Por que você ouve tanta porcaria?
Este texto de Álisson Ávila extraído da revista Aplauso foi uma das leituras que mais me chamaram a atenção durante o terceiro semestre. Sua linguagem simples e bem argumentada proporcionou-me fazer uma profunda reflexão sobre as músicas que ouvimos hoje.
A partir da nossa segunda aula presencial, participação no fórum e leitura deste texto descobri que a mídia exerce papel ainda mais relevante sobre nossos gostos musicais do que eu pensava.
Entendi agora porque muitas vezes me indignava e desligava o rádio após ouvir várias e várias vezes alguma música que eu particularmente odiava.

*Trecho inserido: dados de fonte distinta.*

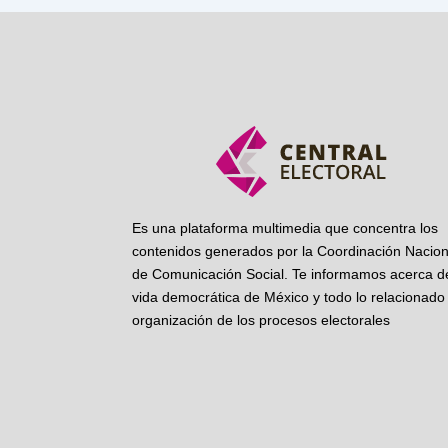
Es una plataforma multimedia que concentra los
contenidos generados por la Coordinación Nacion
de Comunicación Social. Te informamos acerca de
vida democrática de México y todo lo relacionado 
organización de los procesos electorales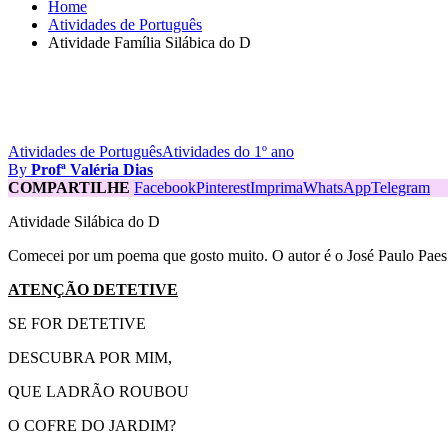
Home
Atividades de Português
Atividade Família Silábica do D
Atividades de Português
Atividades do 1º ano
By
Profª Valéria Dias
COMPARTILHE
Facebook
Pinterest
Imprima
WhatsApp
Telegram
Atividade Silábica do D
Comecei por um poema que gosto muito. O autor é o José Paulo Paes
ATENÇÃO DETETIVE
SE FOR DETETIVE
DESCUBRA POR MIM,
QUE LADRÃO ROUBOU
O COFRE DO JARDIM?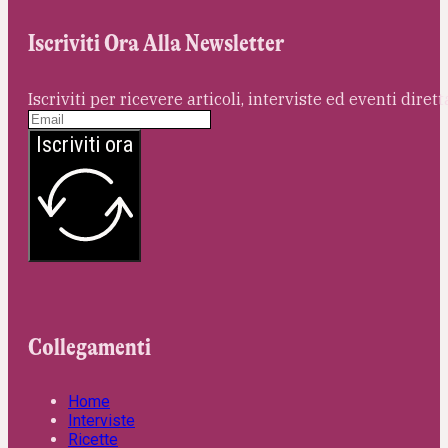
Iscriviti Ora Alla Newsletter
Iscriviti per ricevere articoli, interviste ed eventi dire
Iscriviti ora
Collegamenti
Home
Interviste
Ricette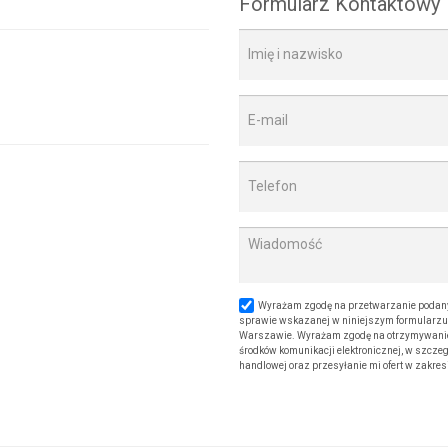
Formularz Kontaktowy
Wyrażam zgodę na przetwarzanie podany
sprawie wskazanej w niniejszym formularzu. 
Warszawie. Wyrażam zgodę na otrzymywanie od
środków komunikacji elektronicznej, w szczeg
handlowej oraz przesyłanie mi ofert w zakre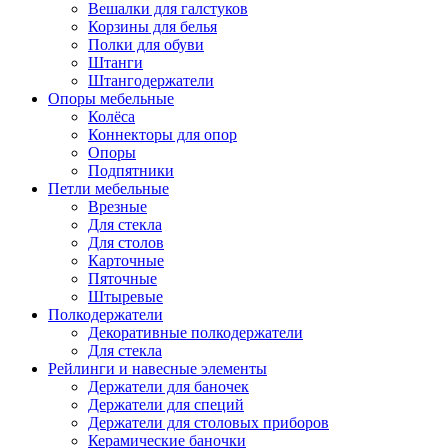
Вешалки для галстуков
Корзины для белья
Полки для обуви
Штанги
Штангодержатели
Опоры мебельные
Колёса
Коннекторы для опор
Опоры
Подпятники
Петли мебельные
Врезные
Для стекла
Для столов
Карточные
Пяточные
Штыревые
Полкодержатели
Декоративные полкодержатели
Для стекла
Рейлинги и навесные элементы
Держатели для баночек
Держатели для специй
Держатели для столовых приборов
Керамические баночки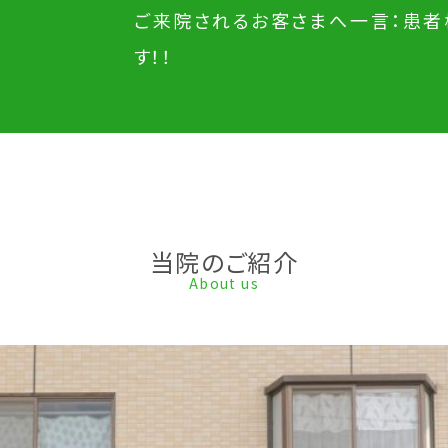
ご来院されるお客さまへ一言：患者
す！！
当院のご紹介
About us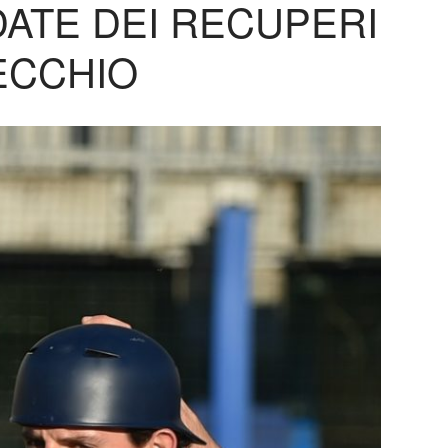
DATE DEI RECUPERI
ECCHIO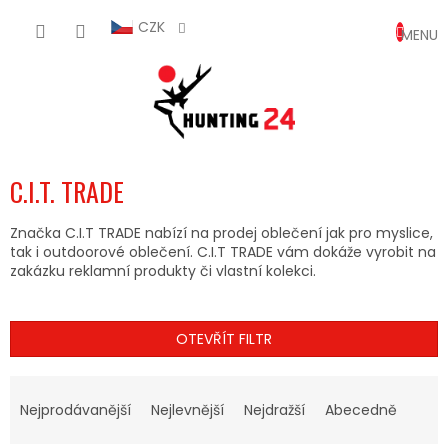
Přejít
NÁKUP
na
CZK
obsah
KOŠÍK
C.I.T. TRADE
Značka C.I.T TRADE nabízí na prodej oblečení jak pro myslice,
tak i outdoorové oblečení. C.I.T TRADE vám dokáže vyrobit na
zakázku reklamní produkty či vlastní kolekci.
OTEVŘÍT FILTR
Ř
A
Nejprodávanější
Nejlevnější
Nejdražší
Abecedně
Z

Sempre ficava pensando: Como uma música tão desqualificada pode estar entre as dez mais pedidas do dia?
Logo, se transforma na mais pedida, pois a gravadora “pede”, o povo saturado de ouvir a mesma música, acaba achando que adora e também “pede”.

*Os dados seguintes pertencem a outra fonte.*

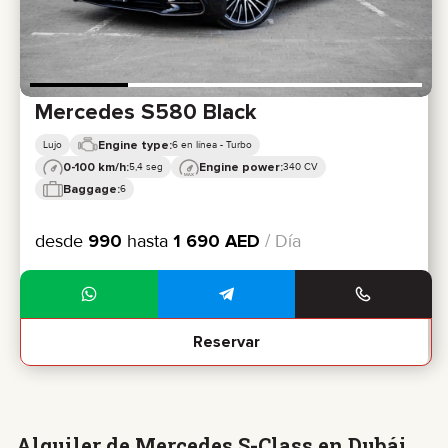
Mercedes S580 Black
Engine type:
Lujo
6 en línea - Turbo
0-100 km/h:
Engine power:
5,4 seg
340 CV
Baggage:
6
desde
990
hasta
1 690
AED
/ Día
Reservar
Alquiler de Mercedes S-Class en Dubái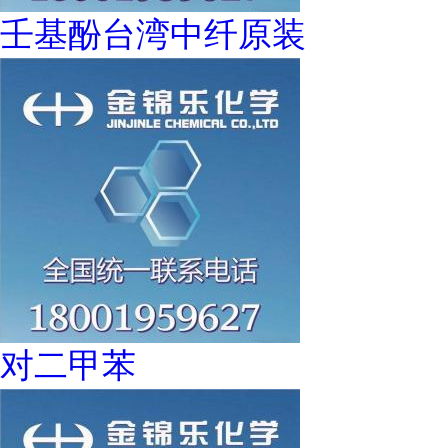
壬基酚台湾中纤原装
对二甲苯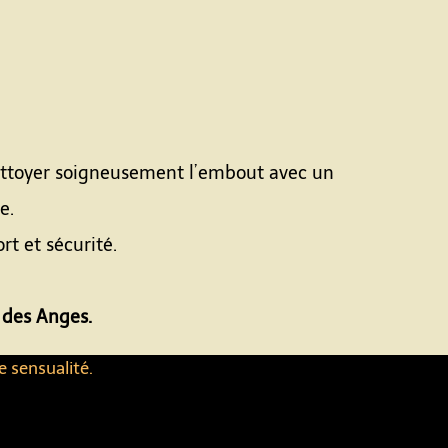
 Nettoyer soigneusement l’embout avec un
e.
t et sécurité.
 des Anges.
e sensualité.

Como afirma Edu K: Não é o gosto popular que estabelece isso...
Por isso estou tomando mais cuidado com as músicas que trabalho em sala de aula. Reforcei minha idéia de que as crianças não devem apenas ouvir no ambiente escolar aquilo que escutam em casa, nas festividades... E que “pensam” que gostam. É preciso oportunizar a elas ouvirem outras músicas, familiarizarem-se com outras melodias, talvez não tão conhecidas, embora muitas vezes com contextos e ritmos muito mais “ricos” do que as que estão habituadas a escutarem.

quarta-feira, 17 de outubro de 2007





...Todos nós entendemos de música e somos capazes de fazer música...

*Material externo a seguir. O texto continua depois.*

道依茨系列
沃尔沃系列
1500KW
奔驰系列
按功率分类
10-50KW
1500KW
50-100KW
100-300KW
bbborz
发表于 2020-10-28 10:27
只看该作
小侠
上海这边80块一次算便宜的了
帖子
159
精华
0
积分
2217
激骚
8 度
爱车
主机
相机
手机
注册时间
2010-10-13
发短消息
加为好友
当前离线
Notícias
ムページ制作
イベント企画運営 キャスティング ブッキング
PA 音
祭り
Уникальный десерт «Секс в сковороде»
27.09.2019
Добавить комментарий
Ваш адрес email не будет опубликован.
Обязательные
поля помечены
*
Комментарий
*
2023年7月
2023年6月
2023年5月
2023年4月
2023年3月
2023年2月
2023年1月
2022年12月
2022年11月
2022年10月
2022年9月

(Professora Leda Maffioletti)



Essa frase me marcou muito e me fez refletir bastante sobre o que é a música na vida da gente.
Até nossa primeira aula presencial costumava afirmar que de música eu não entendia nada, embora gostasse muito e a usasse freqüentemente com meus alunos.
Passei a entendê-la como algo inato, que já nasce com agente, pois desde bebê mesmo na barriga da mãe já somos capazes de reconhecer sons, como afirma a autora do texto De quem é a música, Ana Paula Melchiors Stahischmidt.
Entendendo a música dessa forma consegui tornar-me um pouco mais autoconfiante, pois não é preciso ter uma voz linda, nem tão pouco entender todas as notas musicais para possibilitar a quem ouve a melodia experimentar sentimentos como a alegria, a saudade tranqüilidade, entusiasmo, entre tantos outros.
Uma outra atividade que me fez refletir sobre a música, foi a entrevista realizada em uma loja especializada em vendas de CDs e DVDs. O que pude perceber é que a mídia “domina” as preferências musicais da maioria das pessoas. O que é lançado na Tv, rádio, revistas ou Internet parece “iludir”, chamar a atenção do público e levá-lo “às compras”.
São músicas de sucessos passageiros, mas que também nos trazem sentimentos e emoções. Existem também as músicas tradicionais, cantigas de roda que já fazem parte de nossa história e de nossas vidas.